DALEX icon indicating copy to clipboard operation
DALEX copied to clipboard

DALEX with sparklyr

Open jkylearmstrong opened this issue 6 years ago • 9 comments

Wondering if DALEX will play nicely with sparklyr or if we can get this kind of information out of models & data in spark?

jkylearmstrong avatar Nov 07 '19 20:11 jkylearmstrong

I guess it should (as it works with h2o). Would you provide and example of R code that creates a sparklyr model?

pbiecek avatar Nov 08 '19 20:11 pbiecek

library('sparklyr')
library('dplyr')

sc <- spark_connect(master = "yarn-client")

mtcars

mtcars_spark <- copy_to(sc,mtcars)


parts <- sdf_random_split(mtcars_spark, train=.7, test=.3)

TRAIN <- parts$train
TEST <- parts$test

spark_random_forest_model <- ml_random_forest_regressor(TRAIN, mpg ~. )

spark_random_forest_model

TEST.scored <- ml_predict(spark_random_forest_model, TEST )

TEST.scored


## Cross-Validated Example 

features_outcome <- colnames(TRAIN)

features <- features_outcome[!features_outcome %in% c('mpg')]

features_plus <- paste(features , collapse=' + ')

my_formula <- paste0('mpg ~ ' , features_plus)

param_grid <-   list(
  randForest = list(
    num_trees  = c(200, 400, 1600) 
  )
)  

rf_pipeline <- ml_pipeline(sc) %>%
  ft_r_formula(my_formula) %>%
    ml_random_forest_regressor( feature_subset_strategy = "onethird",
                              seed = sample(1:10000, 1),
                              max_depth = 30, 
                              subsampling_rate = .90 , 
                              uid ='randForest')

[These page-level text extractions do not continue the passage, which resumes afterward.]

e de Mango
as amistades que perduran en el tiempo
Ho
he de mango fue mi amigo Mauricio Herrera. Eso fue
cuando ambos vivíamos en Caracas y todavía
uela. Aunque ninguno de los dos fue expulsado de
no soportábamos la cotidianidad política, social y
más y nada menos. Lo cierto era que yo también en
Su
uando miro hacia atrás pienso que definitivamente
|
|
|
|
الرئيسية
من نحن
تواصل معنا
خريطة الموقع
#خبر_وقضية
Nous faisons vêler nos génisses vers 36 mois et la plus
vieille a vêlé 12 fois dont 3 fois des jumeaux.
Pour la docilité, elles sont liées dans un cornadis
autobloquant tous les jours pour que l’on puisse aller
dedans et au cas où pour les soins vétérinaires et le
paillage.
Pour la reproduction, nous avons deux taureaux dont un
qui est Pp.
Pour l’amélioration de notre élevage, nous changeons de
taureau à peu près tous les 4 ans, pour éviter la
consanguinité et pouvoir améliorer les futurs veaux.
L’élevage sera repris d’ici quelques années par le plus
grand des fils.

rf_cv <- ml_cross_validator(
  sc, 
  estimator = rf_pipeline, 
  estimator_param_maps = param_grid,
  evaluator = ml_multiclass_classification_evaluator(sc, 
                                                     metric_name = "weightedPrecision"),
  num_folds = 3
)

cv_model <- rf_cv %>% ml_fit(TRAIN)


TEST.scored <- ml_predict(cv_model, TEST )

TEST.scored

jkylearmstrong avatar Nov 16 '19 00:11 jkylearmstrong

@pbiecek thanks in advance for any assistance!

jkylearmstrong avatar Nov 16 '19 00:11 jkylearmstrong

Following the H20 example we can indeed use DALEX.

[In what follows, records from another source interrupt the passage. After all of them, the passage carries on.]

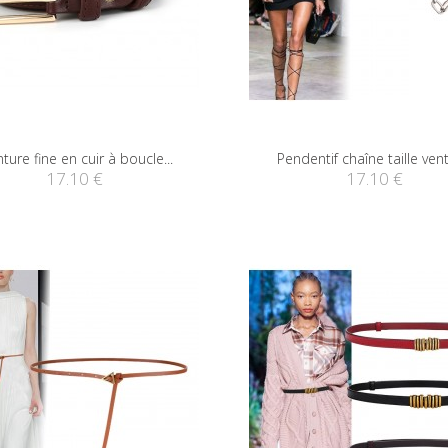
ture fine en cuir à boucle...
Pendentif chaîne taille ventr
17.10 €
17.10 €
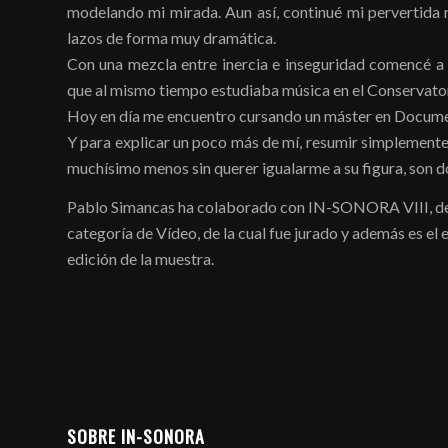
modelando mi mirada. Aun así, continué mi pervertida 
lazos de forma muy dramática.
Con una mezcla entre inercia e inseguridad comencé a 
que al mismo tiempo estudiaba música en el Conservator
Hoy en día me encuentro cursando un máster en Docume
Y para explicar un poco más de mí, resumir simplemente 
muchísimo menos sin querer igualarme a su figura, son 
Pablo Simancas ha colaborado con IN-SONORA VIII, desa
categoría de Vídeo, de la cual fue jurado y además es el
edición de la muestra.
SOBRE IN-SONORA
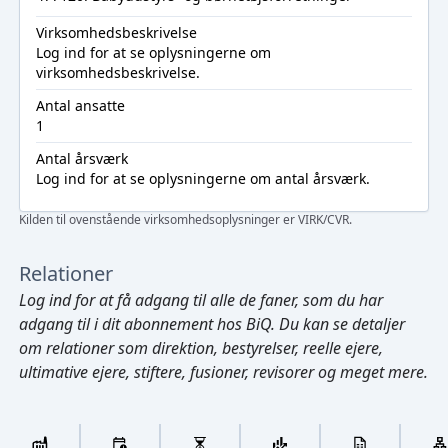
Virksomhedsbeskrivelse
Log ind
for at se oplysningerne om
virksomhedsbeskrivelse.
Antal ansatte
1
Antal årsværk
Log ind
for at se oplysningerne om antal årsværk.
Kilden til ovenstående virksomhedsoplysninger er VIRK/CVR.
Relationer
Log ind
for at få adgang til alle de faner, som du har
adgang til i dit abonnement hos BiQ. Du kan se detaljer
om relationer som direktion, bestyrelser, reelle ejere,
ultimative ejere, stiftere, fusioner, revisorer og meget mere.
Cmd/Ctrl
+
K
/
↓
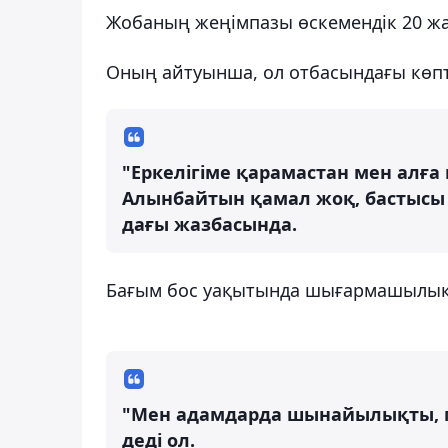
Жобаның жеңімпазы өскемендік 20 жа
Оның айтуынша, ол отбасындағы көпте
"Еркелігіме қарамастан мен алғ
Алынбайтын қамал жоқ, бастысы —
дағы жазбасында.
Бағым бос уақытында шығармашылықп
"Мен адамдарда шынайылықты, м
деді ол.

I suppose on my wish list would be to extend the methods developed to work with a spark data frame and spark models. As this is now, we are going to be limited to what data is used for the explain function.

If the spark data frame is very large then we would need to sample in order to use DALEX, breakDown.

library('sparklyr')
library('dplyr')

sc <- spark_connect(master = "yarn-client")

mtcars

mtcars_spark <- copy_to(sc,mtcars)


parts <- sdf_random_split(mtcars_spark, train=.7, test=.3)

TRAIN <- parts$train
TEST <- parts$test

spark_random_forest_model <- ml_random_forest_regressor(TRAIN, mpg ~. )

spark_random_forest_model

TEST.scored <- ml_predict(spark_random_forest_model, TEST )

TEST.scored


## Cross-Validated Example 

features_outcome <- colnames(TRAIN)

features <- features_outcome[!features_outcome %in% c('mpg')]

features_plus <- paste(features , collapse=' + ')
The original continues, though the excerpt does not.